_Exercise material:_
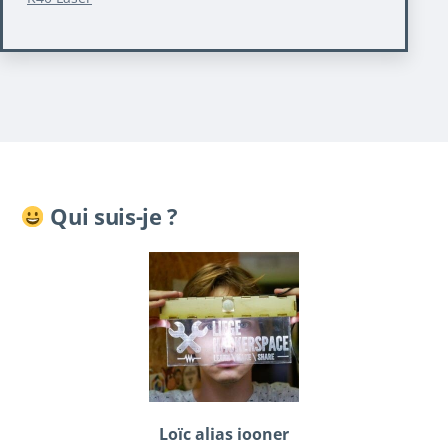
Qui suis-je ?
Loïc alias iooner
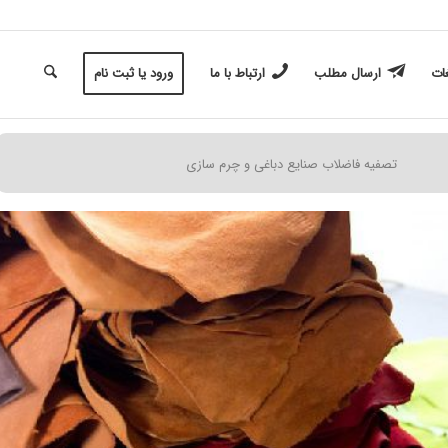
غات
ارسال مطلب
ارتباط با ما
ورود یا ثبت نام
تصفیه فاضلاب صنایع دباغی و چرم سازی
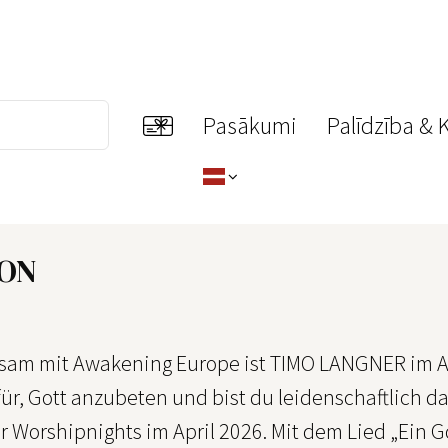
Pasākumi
Palīdzība & 
ION
am mit Awakening Europe ist TIMO LANGNER im Apr
ür, Gott anzubeten und bist du leidenschaftlich d
r Worshipnights im April 2026. Mit dem Lied „Ein G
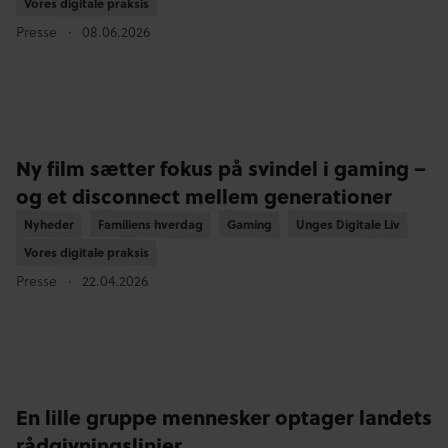
Vores digitale praksis
Vores digitale praksis
Presse
08.06.2026
Ny film sætter fokus på svindel i gaming –
og et disconnect mellem generationer
Nyheder
Nyheder
Familiens hverdag
Familiens hverdag
Gaming
Gaming
Unges Digitale Liv
Unges Digitale Liv
Vores digitale praksis
Vores digitale praksis
Presse
22.04.2026
En lille gruppe mennesker optager landets
rådgivningslinjer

_Task instructions:_ Drop the pictures, then repeat the material word for word.

_Expected output:_
Qui suis-je ?
Loïc alias iooner
غات
ارسال مطلب
ارتباط با ما
ورود یا ثبت نام
تصفیه فاضلاب صنایع دباغی و چرم سازی
Pasākumi
Palīdzība & 
ION
am mit Awakening Europe ist TIMO LANGNER im Apr
ür, Gott anzubeten und bist du leidenschaftlich d
r Worshipnights im April 2026. Mit dem Lied „Ein G
Vores digitale praksis
Vores digitale praksis
Presse
08.06.2026
Ny film sætter fokus på svindel i gaming –
og et disconnect mellem generationer
Nyheder
Nyheder
Familiens hverdag
Familiens hverdag
Gaming
Gaming
Unges Digitale Liv
Unges Digitale Liv
Vores digitale praksis
Vores digitale praksis
Presse
22.04.2026
En lille gruppe mennesker optager landets
rådgivningslinjer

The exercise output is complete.